DATA:
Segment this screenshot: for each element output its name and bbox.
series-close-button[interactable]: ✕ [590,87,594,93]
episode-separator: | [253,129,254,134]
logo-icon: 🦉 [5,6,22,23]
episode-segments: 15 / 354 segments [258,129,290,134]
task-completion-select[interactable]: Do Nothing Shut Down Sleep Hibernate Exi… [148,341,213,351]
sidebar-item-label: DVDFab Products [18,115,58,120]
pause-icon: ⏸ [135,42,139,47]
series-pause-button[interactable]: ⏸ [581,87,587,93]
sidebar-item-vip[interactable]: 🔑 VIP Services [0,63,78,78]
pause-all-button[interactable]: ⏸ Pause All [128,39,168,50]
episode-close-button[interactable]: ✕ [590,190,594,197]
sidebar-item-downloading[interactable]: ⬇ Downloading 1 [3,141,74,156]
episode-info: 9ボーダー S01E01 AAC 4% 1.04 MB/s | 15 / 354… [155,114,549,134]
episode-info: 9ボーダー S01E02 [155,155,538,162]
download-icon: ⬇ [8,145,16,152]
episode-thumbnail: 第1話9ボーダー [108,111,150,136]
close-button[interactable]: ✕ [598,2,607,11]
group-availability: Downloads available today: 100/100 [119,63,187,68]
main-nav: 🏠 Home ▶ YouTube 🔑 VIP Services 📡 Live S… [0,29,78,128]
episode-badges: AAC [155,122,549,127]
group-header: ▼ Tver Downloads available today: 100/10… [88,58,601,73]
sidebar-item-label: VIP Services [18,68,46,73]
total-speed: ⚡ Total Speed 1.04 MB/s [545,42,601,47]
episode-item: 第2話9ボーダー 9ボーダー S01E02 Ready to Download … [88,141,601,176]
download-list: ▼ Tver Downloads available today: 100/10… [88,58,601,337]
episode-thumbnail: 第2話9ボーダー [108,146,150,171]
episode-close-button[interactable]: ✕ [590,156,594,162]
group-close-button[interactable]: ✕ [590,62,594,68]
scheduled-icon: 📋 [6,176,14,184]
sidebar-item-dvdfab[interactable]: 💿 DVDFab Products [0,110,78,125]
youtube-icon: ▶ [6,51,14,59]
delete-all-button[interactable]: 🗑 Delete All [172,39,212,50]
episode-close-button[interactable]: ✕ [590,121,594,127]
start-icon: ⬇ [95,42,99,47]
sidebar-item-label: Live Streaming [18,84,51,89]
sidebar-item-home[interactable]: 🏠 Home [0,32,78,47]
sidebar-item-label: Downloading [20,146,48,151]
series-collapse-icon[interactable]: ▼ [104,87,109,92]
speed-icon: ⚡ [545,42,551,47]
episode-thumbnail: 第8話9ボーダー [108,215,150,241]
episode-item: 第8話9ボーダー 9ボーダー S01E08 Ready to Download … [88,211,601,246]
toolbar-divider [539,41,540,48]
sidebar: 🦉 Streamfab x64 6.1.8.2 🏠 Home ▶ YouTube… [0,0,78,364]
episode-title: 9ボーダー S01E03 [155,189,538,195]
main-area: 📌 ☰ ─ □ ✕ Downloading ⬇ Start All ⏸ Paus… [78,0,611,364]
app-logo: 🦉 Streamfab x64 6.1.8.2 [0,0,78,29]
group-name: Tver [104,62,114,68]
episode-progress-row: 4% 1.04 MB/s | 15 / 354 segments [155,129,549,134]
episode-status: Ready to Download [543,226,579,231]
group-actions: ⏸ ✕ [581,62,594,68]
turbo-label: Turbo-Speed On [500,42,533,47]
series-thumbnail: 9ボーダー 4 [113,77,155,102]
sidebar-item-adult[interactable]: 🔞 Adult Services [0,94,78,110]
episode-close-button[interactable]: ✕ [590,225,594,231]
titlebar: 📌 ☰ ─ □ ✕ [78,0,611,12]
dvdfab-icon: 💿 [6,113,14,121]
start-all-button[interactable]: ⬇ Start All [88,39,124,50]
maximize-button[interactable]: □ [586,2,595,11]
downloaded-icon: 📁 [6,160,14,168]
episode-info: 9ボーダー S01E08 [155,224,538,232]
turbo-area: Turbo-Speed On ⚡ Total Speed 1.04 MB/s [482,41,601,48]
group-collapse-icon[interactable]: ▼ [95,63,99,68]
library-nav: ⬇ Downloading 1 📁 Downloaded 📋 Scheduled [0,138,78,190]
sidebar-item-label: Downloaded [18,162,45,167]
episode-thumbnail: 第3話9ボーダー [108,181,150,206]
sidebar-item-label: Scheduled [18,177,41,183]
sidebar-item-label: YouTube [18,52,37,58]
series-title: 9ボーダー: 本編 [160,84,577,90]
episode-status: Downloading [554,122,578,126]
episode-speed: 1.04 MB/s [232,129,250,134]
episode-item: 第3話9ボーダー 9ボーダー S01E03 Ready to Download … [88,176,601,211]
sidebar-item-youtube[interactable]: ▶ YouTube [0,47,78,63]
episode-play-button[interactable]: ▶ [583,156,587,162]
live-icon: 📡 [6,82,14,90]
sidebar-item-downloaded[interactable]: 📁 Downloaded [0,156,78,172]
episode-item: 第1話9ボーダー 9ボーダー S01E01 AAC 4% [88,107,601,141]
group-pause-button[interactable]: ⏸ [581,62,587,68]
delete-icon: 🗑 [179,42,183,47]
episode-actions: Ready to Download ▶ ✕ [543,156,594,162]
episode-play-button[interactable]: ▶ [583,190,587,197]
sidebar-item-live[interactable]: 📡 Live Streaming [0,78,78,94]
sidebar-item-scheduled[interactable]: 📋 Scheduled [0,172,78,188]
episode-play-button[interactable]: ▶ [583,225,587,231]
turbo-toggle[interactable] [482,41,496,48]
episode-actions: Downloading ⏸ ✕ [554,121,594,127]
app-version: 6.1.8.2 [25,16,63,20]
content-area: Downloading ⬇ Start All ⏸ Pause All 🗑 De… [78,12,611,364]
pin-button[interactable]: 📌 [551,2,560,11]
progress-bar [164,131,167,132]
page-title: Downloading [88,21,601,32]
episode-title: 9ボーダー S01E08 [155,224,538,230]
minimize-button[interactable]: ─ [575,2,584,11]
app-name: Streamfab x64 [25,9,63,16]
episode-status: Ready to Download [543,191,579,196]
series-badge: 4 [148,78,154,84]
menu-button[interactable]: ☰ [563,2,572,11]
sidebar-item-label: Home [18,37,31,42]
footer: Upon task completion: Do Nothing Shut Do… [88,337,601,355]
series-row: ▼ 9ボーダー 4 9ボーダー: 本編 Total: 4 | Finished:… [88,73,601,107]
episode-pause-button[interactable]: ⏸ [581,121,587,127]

---

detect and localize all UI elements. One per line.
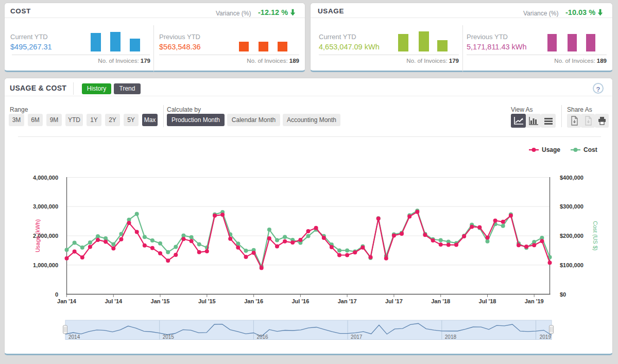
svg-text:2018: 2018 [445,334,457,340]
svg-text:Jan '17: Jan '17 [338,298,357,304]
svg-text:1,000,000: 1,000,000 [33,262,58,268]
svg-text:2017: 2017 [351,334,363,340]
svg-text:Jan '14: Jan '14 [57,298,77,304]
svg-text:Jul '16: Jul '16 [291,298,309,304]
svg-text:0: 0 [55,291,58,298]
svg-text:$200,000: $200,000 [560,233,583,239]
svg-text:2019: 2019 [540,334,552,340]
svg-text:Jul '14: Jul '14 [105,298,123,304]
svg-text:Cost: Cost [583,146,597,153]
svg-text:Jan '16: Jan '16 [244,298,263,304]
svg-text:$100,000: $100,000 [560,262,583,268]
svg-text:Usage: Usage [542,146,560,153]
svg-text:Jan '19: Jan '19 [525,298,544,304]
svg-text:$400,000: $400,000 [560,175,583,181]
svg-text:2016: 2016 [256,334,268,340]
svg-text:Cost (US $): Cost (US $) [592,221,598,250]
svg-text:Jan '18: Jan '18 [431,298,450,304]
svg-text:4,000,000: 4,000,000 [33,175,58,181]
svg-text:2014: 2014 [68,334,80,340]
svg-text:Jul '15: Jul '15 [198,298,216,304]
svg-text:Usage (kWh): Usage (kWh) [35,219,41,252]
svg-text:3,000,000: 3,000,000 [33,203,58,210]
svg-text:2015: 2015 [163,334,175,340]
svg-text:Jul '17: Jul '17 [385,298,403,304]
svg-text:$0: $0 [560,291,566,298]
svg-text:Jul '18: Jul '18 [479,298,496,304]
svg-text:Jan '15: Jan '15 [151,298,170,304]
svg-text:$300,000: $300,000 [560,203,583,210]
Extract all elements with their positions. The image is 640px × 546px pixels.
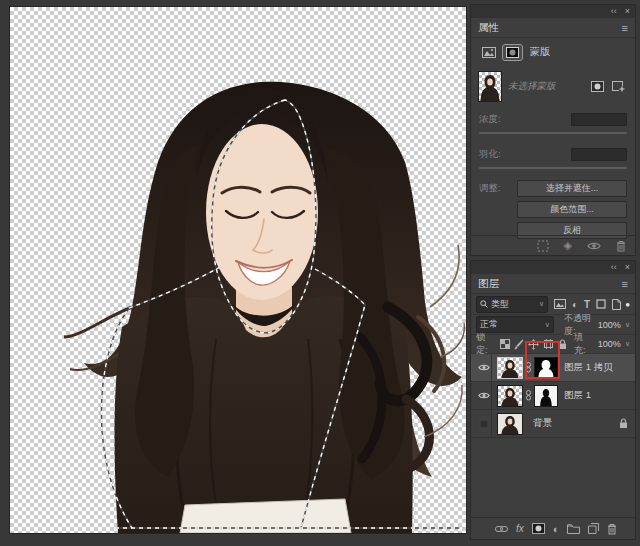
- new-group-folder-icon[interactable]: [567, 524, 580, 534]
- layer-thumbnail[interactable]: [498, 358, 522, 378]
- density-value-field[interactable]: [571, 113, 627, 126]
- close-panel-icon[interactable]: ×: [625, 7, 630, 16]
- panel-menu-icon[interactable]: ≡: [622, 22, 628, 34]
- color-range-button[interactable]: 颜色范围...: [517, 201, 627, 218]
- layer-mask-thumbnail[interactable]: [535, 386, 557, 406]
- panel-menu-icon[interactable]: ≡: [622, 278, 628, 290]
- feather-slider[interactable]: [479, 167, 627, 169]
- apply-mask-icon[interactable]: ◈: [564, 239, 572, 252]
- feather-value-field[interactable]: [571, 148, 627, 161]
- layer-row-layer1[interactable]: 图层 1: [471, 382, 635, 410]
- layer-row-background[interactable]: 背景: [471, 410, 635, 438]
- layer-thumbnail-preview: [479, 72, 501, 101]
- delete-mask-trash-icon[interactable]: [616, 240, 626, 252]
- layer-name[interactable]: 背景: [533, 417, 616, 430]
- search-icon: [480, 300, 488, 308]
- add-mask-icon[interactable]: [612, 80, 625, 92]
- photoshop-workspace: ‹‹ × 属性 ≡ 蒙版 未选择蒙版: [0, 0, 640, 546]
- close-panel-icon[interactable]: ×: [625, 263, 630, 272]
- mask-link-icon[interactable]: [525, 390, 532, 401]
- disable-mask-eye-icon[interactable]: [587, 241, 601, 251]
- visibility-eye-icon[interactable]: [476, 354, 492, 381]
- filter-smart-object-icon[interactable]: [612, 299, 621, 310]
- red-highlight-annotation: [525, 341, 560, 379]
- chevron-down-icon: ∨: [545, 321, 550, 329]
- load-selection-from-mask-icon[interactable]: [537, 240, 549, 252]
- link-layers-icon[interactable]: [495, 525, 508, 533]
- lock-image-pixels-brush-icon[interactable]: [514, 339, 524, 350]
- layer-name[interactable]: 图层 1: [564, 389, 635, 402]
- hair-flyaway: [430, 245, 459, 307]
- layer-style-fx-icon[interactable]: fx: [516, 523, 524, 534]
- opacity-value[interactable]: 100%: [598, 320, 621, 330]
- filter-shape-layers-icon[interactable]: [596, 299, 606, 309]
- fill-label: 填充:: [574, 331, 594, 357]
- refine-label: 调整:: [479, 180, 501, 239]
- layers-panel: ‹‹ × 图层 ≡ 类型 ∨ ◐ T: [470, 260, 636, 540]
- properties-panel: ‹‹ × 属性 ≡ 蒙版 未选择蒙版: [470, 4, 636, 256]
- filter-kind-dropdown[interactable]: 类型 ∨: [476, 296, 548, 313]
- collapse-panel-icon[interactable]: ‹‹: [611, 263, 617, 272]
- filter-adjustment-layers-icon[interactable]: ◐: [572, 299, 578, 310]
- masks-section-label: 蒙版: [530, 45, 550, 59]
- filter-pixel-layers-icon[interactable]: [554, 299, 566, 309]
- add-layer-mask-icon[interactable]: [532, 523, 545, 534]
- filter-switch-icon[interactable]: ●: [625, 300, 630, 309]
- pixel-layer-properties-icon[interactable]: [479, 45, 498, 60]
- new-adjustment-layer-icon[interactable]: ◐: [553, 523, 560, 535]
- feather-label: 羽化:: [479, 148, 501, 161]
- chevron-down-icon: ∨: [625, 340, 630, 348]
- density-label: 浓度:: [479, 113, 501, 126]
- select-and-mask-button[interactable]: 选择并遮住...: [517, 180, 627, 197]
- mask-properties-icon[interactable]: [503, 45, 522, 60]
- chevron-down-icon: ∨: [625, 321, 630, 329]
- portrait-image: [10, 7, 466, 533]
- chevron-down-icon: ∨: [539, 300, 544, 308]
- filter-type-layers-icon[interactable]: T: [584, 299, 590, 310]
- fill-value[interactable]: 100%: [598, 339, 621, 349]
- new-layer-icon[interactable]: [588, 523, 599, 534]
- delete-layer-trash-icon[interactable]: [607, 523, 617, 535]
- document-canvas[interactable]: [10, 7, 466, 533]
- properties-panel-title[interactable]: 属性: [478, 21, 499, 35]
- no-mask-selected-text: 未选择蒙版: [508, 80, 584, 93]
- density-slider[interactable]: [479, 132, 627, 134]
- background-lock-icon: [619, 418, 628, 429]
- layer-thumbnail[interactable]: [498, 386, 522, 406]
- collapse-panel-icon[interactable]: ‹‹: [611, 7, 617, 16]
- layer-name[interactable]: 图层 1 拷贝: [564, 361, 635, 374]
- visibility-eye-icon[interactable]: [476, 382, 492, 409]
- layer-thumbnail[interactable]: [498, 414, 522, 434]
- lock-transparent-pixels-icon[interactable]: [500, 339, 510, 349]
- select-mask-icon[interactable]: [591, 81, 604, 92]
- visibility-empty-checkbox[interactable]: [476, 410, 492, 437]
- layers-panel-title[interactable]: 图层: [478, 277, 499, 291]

WORK ITEM: If a line in the records holds the string "menu", copy it.

RESULT OF THE TASK:
menu-button[interactable]: ☰ [563,2,572,11]
- panel-menu-icon[interactable]: ≡: [622, 22, 628, 34]
- panel-menu-icon[interactable]: ≡: [622, 278, 628, 290]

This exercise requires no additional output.